The user enters a sequence of proteins and amino acids that form three cell stain images. One for the nucleus, one for microtubules, and another for three cell reticulums. Then the puppy leaves behind.
Deeper understanding
Researchers employed several tricks during the training process to teach puppies how to combine information from each model to make educated guesses about the location of the protein, even if the protein has not been seen before.
For example, assign a quadratic task to the model during training. Explicitly name the localization compartment, like the cell nucleus. This is done along with the main installation tasks so that the model can be learned more effectively.
A good analogy might be a teacher who, in addition to writing his name, asks his students to draw every part of the flower. This additional step has been found to help improve the general understanding of cell compartments that the model can have.
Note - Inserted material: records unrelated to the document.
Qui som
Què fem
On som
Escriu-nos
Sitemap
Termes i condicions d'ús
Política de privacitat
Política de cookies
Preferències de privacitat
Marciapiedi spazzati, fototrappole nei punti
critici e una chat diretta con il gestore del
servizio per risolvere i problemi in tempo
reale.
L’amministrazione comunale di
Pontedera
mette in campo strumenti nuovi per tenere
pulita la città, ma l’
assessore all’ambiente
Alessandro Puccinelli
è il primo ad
Furthermore, the fact that PUP is simultaneously trained with proteins and cell lines helps us to a deeper understanding of where it tends to localize in the proteins in cell images.
Puppies can even understand on their own how different parts of the protein sequence contribute separately to overall localization.
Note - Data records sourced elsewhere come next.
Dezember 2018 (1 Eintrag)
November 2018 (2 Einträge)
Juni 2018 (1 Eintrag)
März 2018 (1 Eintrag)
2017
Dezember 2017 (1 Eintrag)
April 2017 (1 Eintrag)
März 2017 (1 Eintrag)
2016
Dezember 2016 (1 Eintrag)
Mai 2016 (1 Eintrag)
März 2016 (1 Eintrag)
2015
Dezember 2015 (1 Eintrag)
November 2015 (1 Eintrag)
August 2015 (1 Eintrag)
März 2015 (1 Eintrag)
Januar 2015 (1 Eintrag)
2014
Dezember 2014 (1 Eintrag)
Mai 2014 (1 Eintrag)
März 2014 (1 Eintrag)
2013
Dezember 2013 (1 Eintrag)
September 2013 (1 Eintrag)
“We’ve already seen it in training data because most other methods usually require protein staining first. Our approach is unique in that it allows proteins and cell lines to be generalized simultaneously,” says Zhang.
Puppies can generalize to invisible proteins, allowing them to capture localisation changes driven by unique protein mutations not found in human protein atlas.
The researchers confirmed that puppies could predict the intracellular location of new proteins in invisible cell lines by conducting lab experiments and comparing results. Furthermore, when compared to the baseline AI method, puppies averaged prediction errors across the proteins tested.
In the future, researchers want to enhance puppies, so the model can understand protein-protein interactions and predict localization of multiple proteins within the cell. In the long term, puppies want to be able to make predictions from the perspective of living human tissues rather than cultured cells.
The research is funded by the Broad Institute’s Eric and Wendy Schmidt Center, the National Institutes of Health, the National Science Foundation, the Burrows Welcome Fund, the Searls Collers Foundation, the Harvard Stem Cell Research Institute, the Markin Institute, the Naval Laboratory, and the Department of Energy.